Bergantung pada kursi roda, dan tinggal di lantai lima sebuah gedung tanpa lift, saya tahu bahwa saya tidak akan dapat melarikan diri dari pengeboman dan penembakan yang menghancurkan kota masa kecil saya dan mengurangi sebagiannya menjadi tumpukan puing.
Jika kita jujur, tidak ada yang memikirkan orang seperti saya: orang yang tidak memiliki tempat untuk bersembunyi, yang tidak memiliki cara untuk melindungi diri mereka sendiri atau melarikan diri dari situasi yang membahayakan nyawa mereka.
Terlepas dari konsekuensi yang menghancurkan bagi warga sipil di daerah padat penduduk, senjata peledak tetap menjadi senjata pilihan dalam konflik saat ini, baik di Sudan, Suriah, Ukraina, atau di tempat lain.
Ini dibuat sangat jelas dalam yang baru laporan oleh Explosive Weapons Monitor, yang menunjukkan peningkatan 83 persen jumlah warga sipil yang terbunuh atau terluka akibat pengeboman atau penembakan di daerah perkotaan di seluruh dunia pada tahun 2022. Jumlah korban yang mengejutkan ini sebagian besar didorong oleh meningkatnya penggunaan senjata peledak oleh pasukan Rusia di Ukraina dan meningkatnya insiden di Ethiopia, Myanmar, dan Somalia.
Dalam tiga bulan pertama tahun 2023, setidaknya sudah ada 4.237 korban sipil akibat senjata peledak yang digunakan di daerah berpenduduk.
Masih banyak yang harus dilakukan untuk melindungi warga sipil dari kengerian senjata ini. Terlalu sering, kota, kota, dan daerah berpenduduk lainnya berada di tengah pertempuran dengan senjata peledak, seperti artileri, mortir, bom udara, dan roket, yang menyebabkan konsekuensi yang menghancurkan.
Senjata-senjata ini membunuh, melukai, dan menakuti dengan keganasan yang mengerikan. Dirancang untuk digunakan di medan perang terbuka, mereka tidak akurat dan terkadang digunakan secara sembarangan, menyebabkan kerusakan jauh di luar target yang dimaksudkan. Mereka menghancurkan sekolah, rumah sakit, persediaan air, saluran listrik, dan infrastruktur penting lainnya yang dibutuhkan orang untuk bertahan hidup.
Dengan mengabaikan kehidupan sipil secara terang-terangan, beberapa tentara dan kombatan mendirikan pangkalan di dekat warga sipil atau dengan sengaja mencoba membom atau menaklukkan penduduk.
Pola kerusakan yang terus-menerus ini dirinci dalam laporan Explosive Weapons Monitor, yang juga mendokumentasikan penggunaan senjata peledak di daerah berpenduduk di Ukraina, Ethiopia, Myanmar, Somalia, wilayah Palestina yang diduduki, dan di tempat lain.

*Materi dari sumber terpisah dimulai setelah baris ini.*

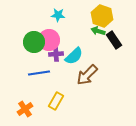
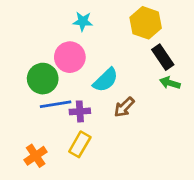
green arrow: (98, 31) -> (170, 83), moved
green circle: (34, 42) -> (43, 79), moved
purple cross: (56, 54) -> (80, 111), moved
brown arrow: (87, 75) -> (124, 107), size x0.7

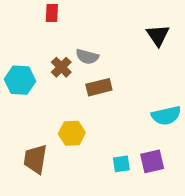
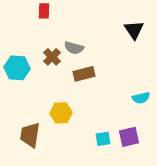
cyan semicircle: (166, 116) -> (141, 98), size x0.7

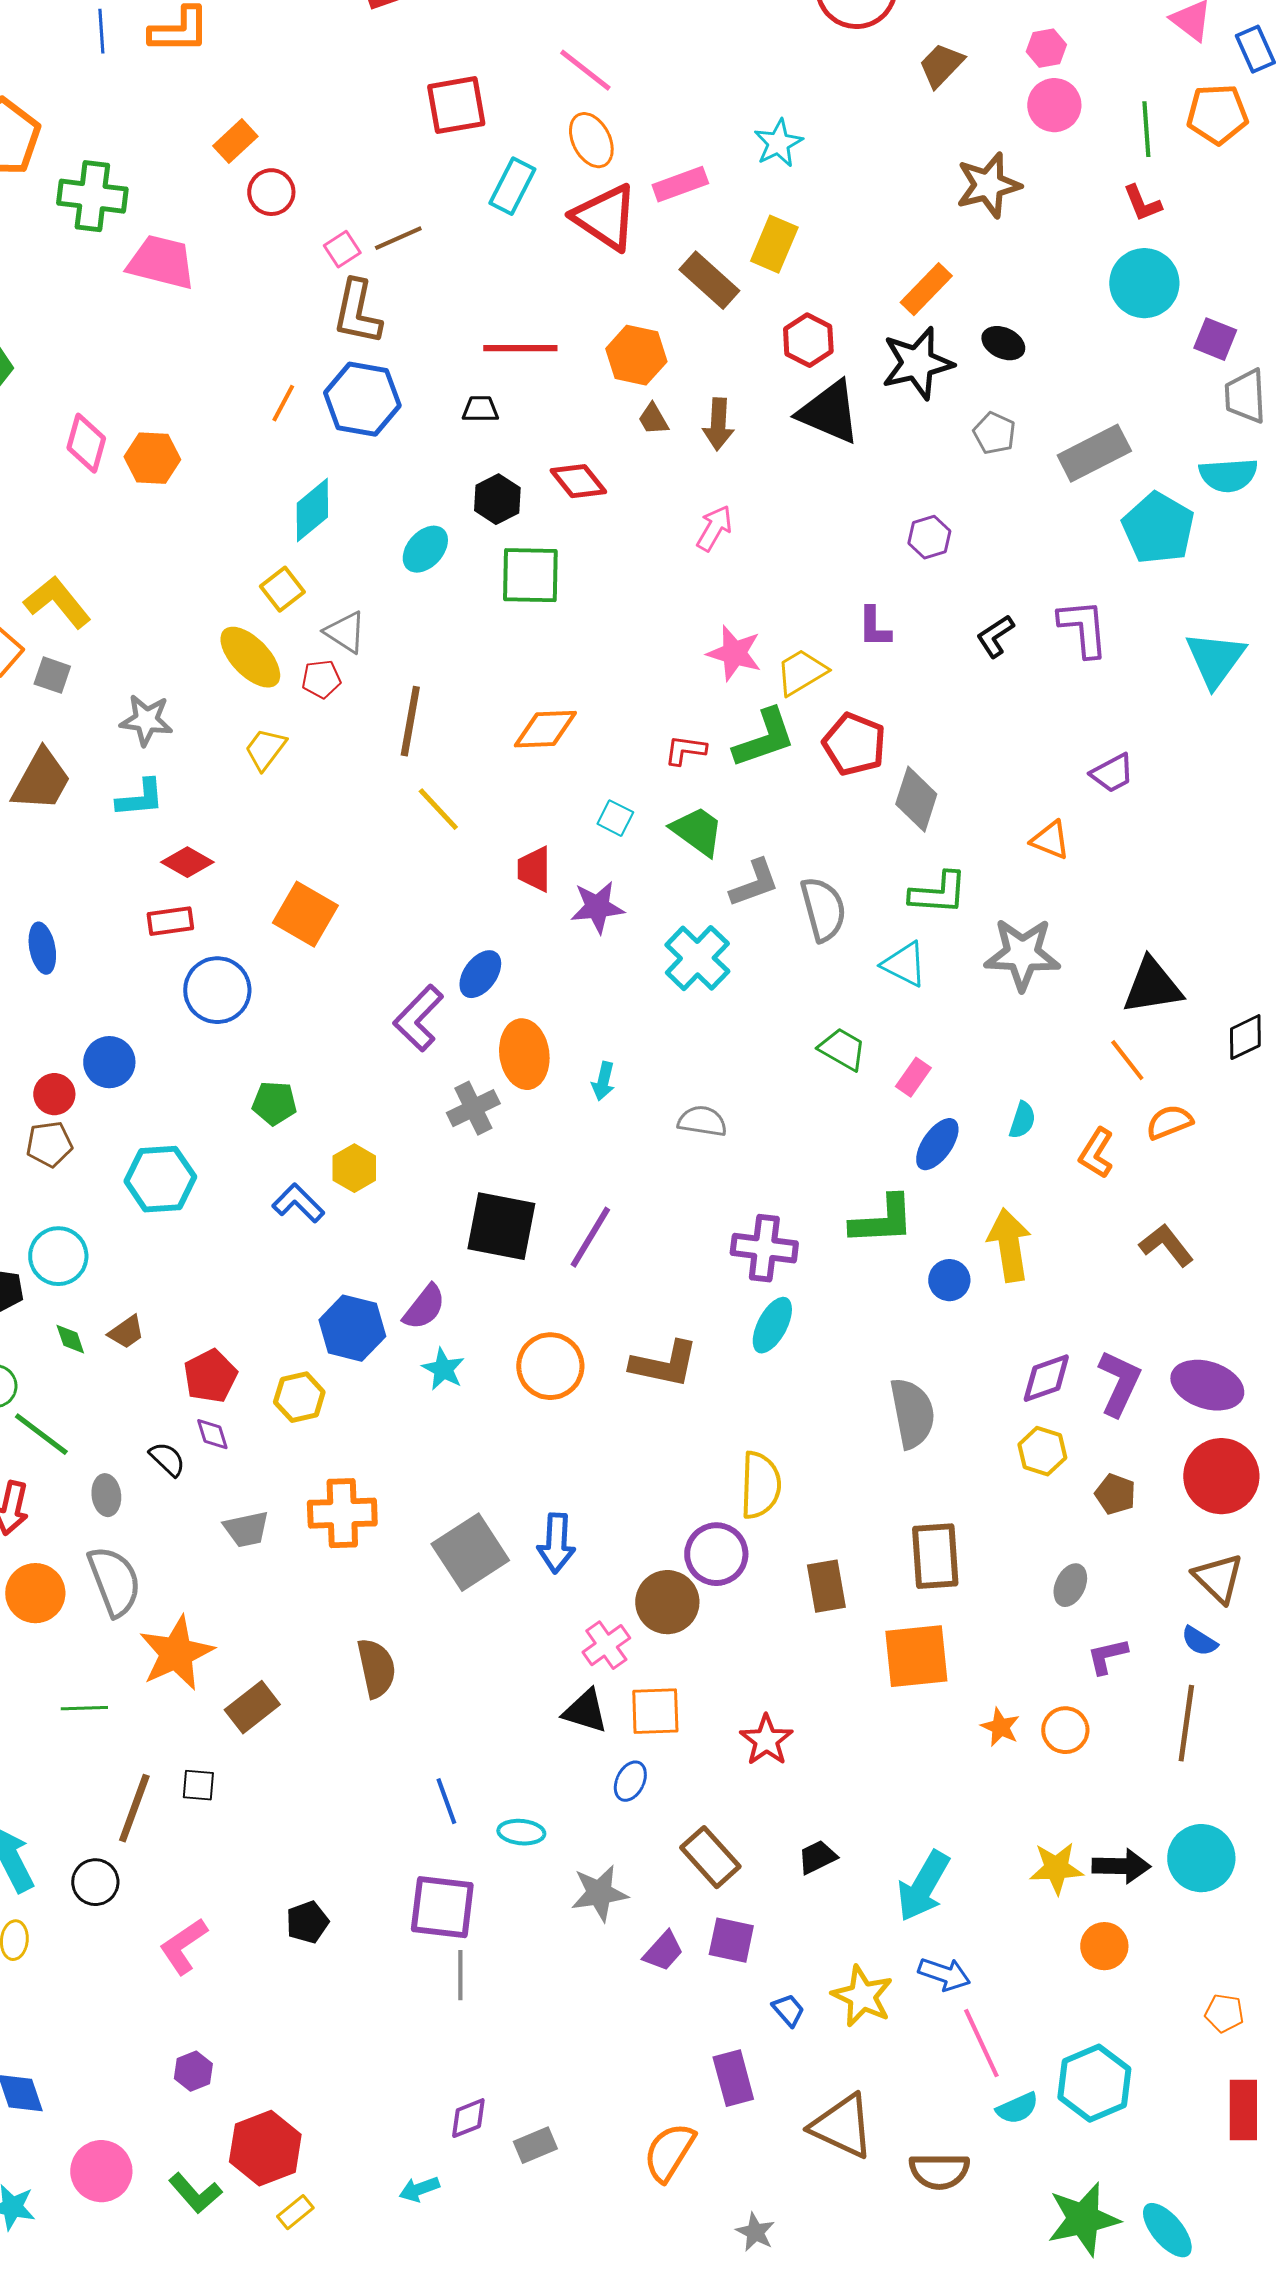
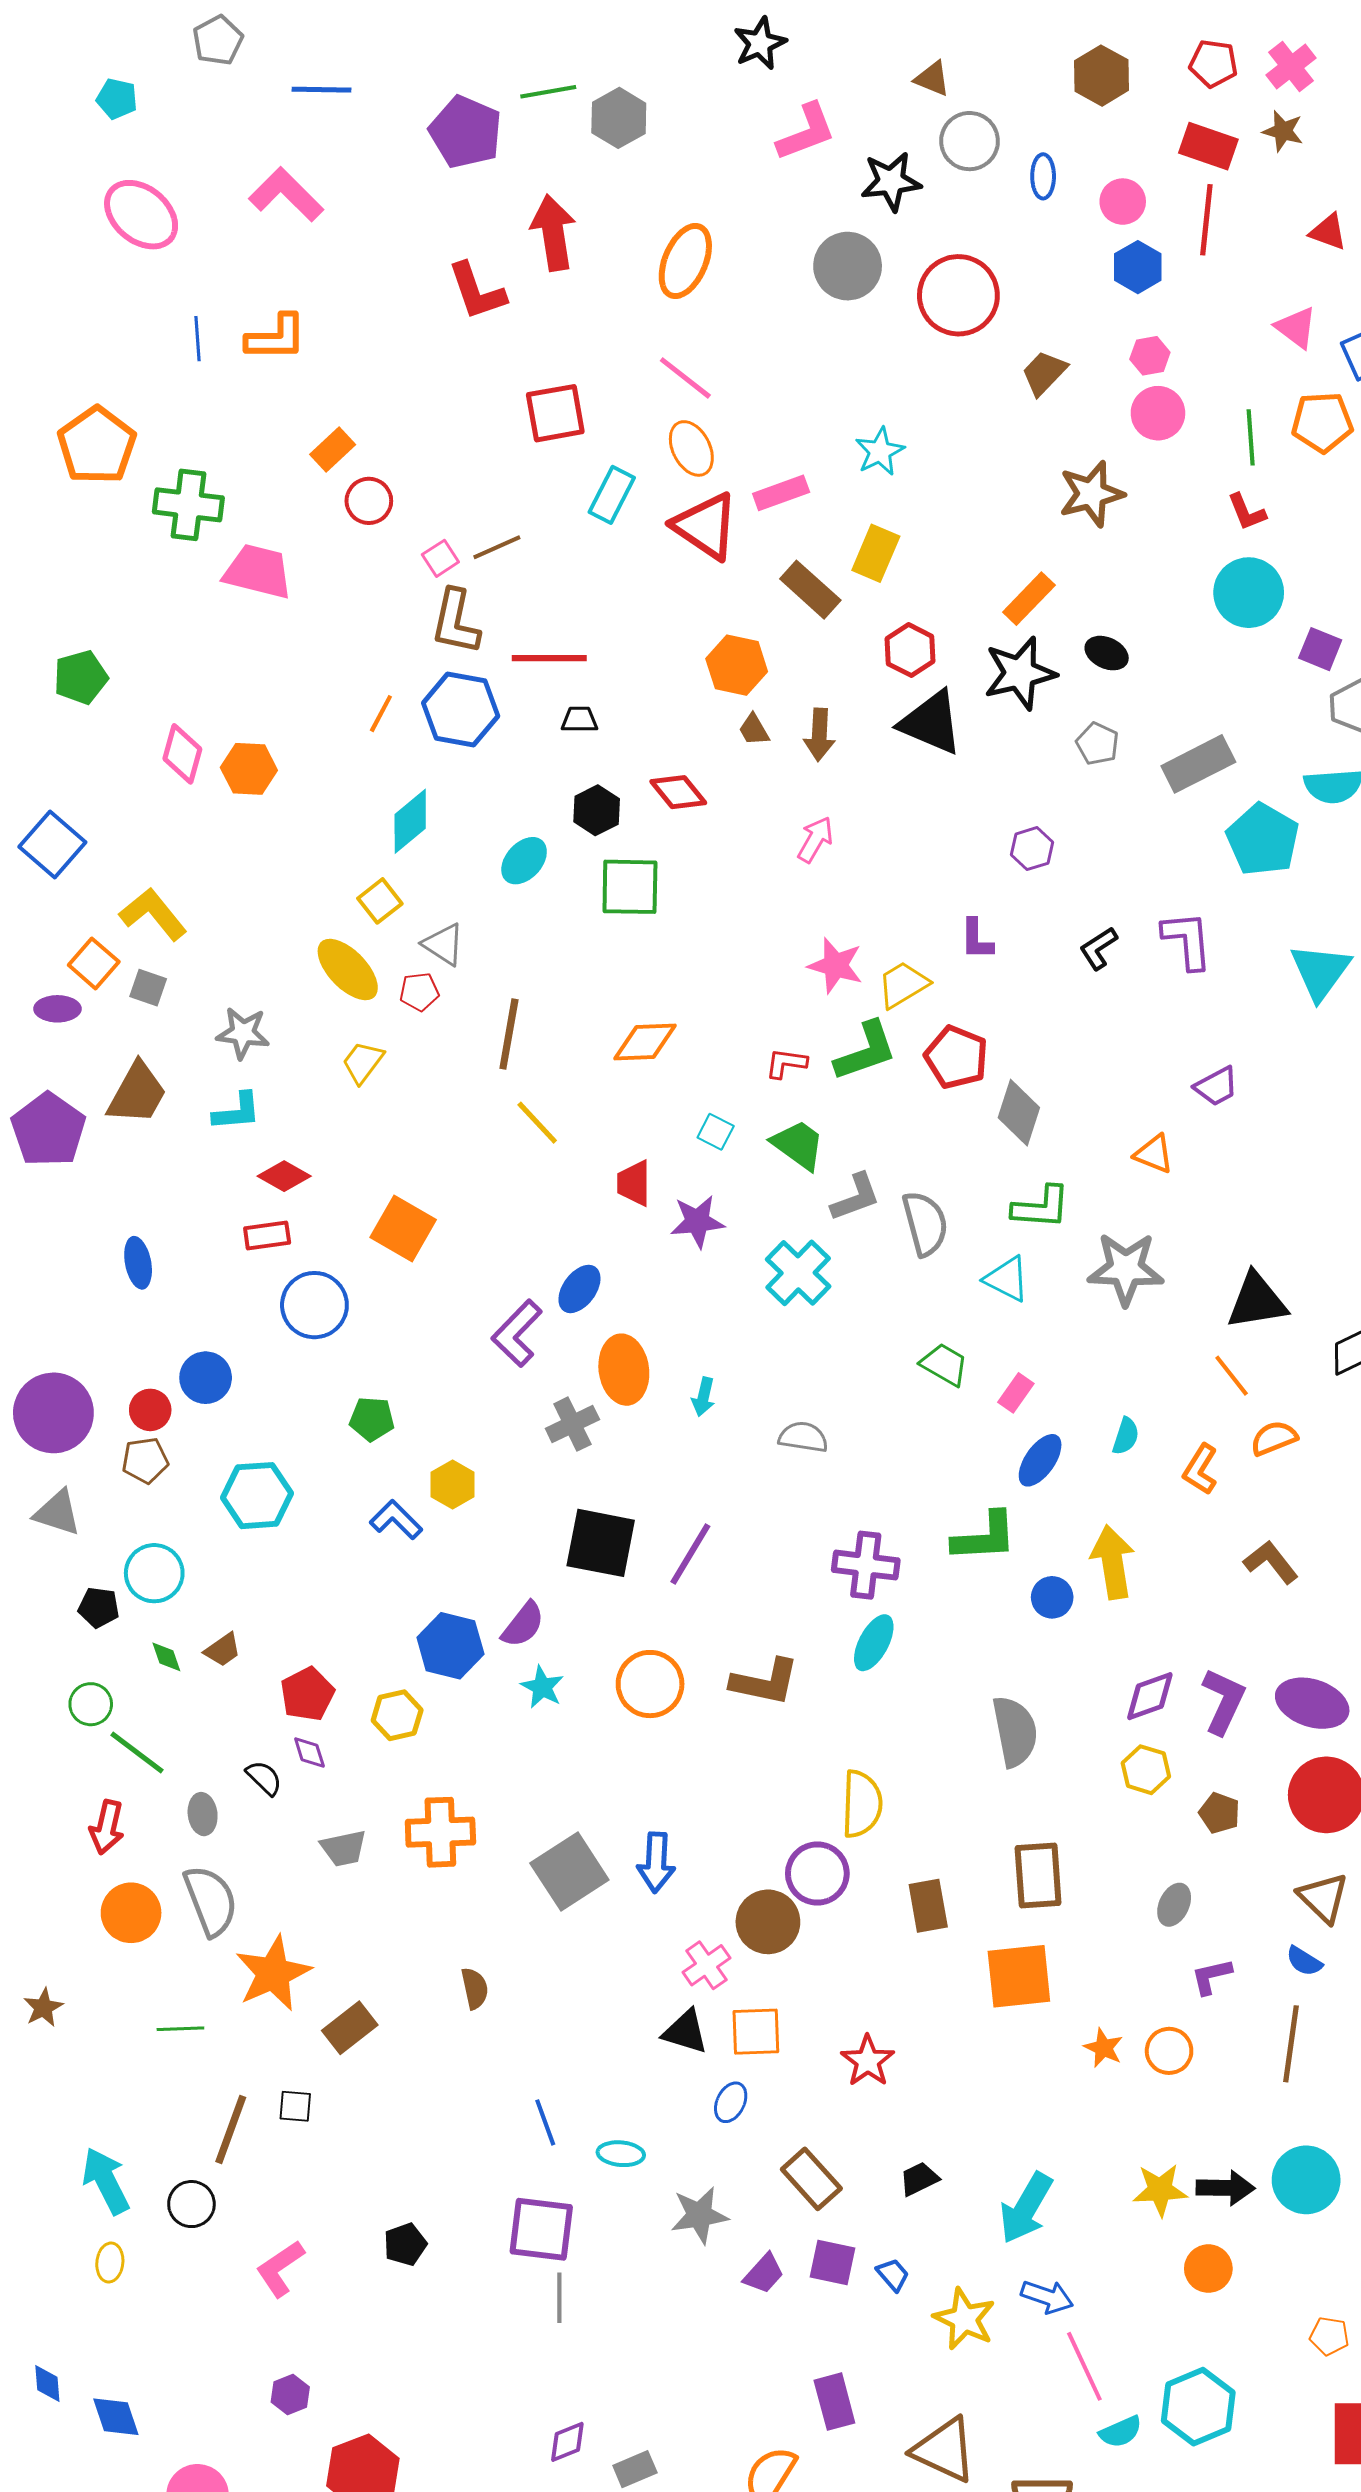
red line: (520, 348) -> (549, 658), moved
brown semicircle: (376, 1668) -> (475, 1988), size x0.7
blue trapezoid: (788, 2010) -> (893, 2275), moved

Pada tahun 2022 saja, jumlah insiden di mana rumah sakit, ambulans, dan petugas kesehatan dibom atau diserang di seluruh dunia hampir empat kali lipat menjadi 603, sementara insiden yang menargetkan sekolah dan guru meningkat menjadi 168.
Saya tahu dari pengalaman pribadi dampak yang menghancurkan dari penggunaan senjata peledak di daerah perkotaan. Penghancuran sekolah, rumah sakit, instalasi air, dan bangunan sipil lainnya membuat kota benar-benar tidak dapat ditinggali.
Kami memiliki kesempatan untuk menghentikan penderitaan warga sipil sekarang.
Negara harus mendukung Deklarasi Politik tentang Penggunaan Senjata Peledak di Area Berpenduduk, yang secara formal mengakui bahwa penggunaan bom di kota besar dan kecil memiliki konsekuensi yang tidak dapat ditolerir bagi warga sipil.
Saya senang melihat 83 negara menandatangani perjanjian terobosan ini di Dublin tahun lalu, yang mengikat pemerintah dan militer untuk mengadopsi kebijakan dan aturan keterlibatan yang lebih melindungi warga sipil dari senjata peledak di daerah berpenduduk. Sekarang mereka harus segera bertindak untuk mengimplementasikan perjanjian ini, untuk menyelamatkan nyawa warga sipil dalam konflik bersenjata di seluruh dunia.
Dan kami membutuhkan lebih banyak negara untuk maju dan bergabung dalam deklarasi. Keberhasilan kampanye untuk melarang ranjau darat dan munisi tandan menunjukkan kepada kita apa yang mungkin terjadi ketika dunia berdiri bahu membahu dengan orang-orang seperti saya.
Pendapat yang diungkapkan dalam artikel ini adalah milik penulis sendiri dan tidak mencerminkan posisi redaksi Al Jazeera.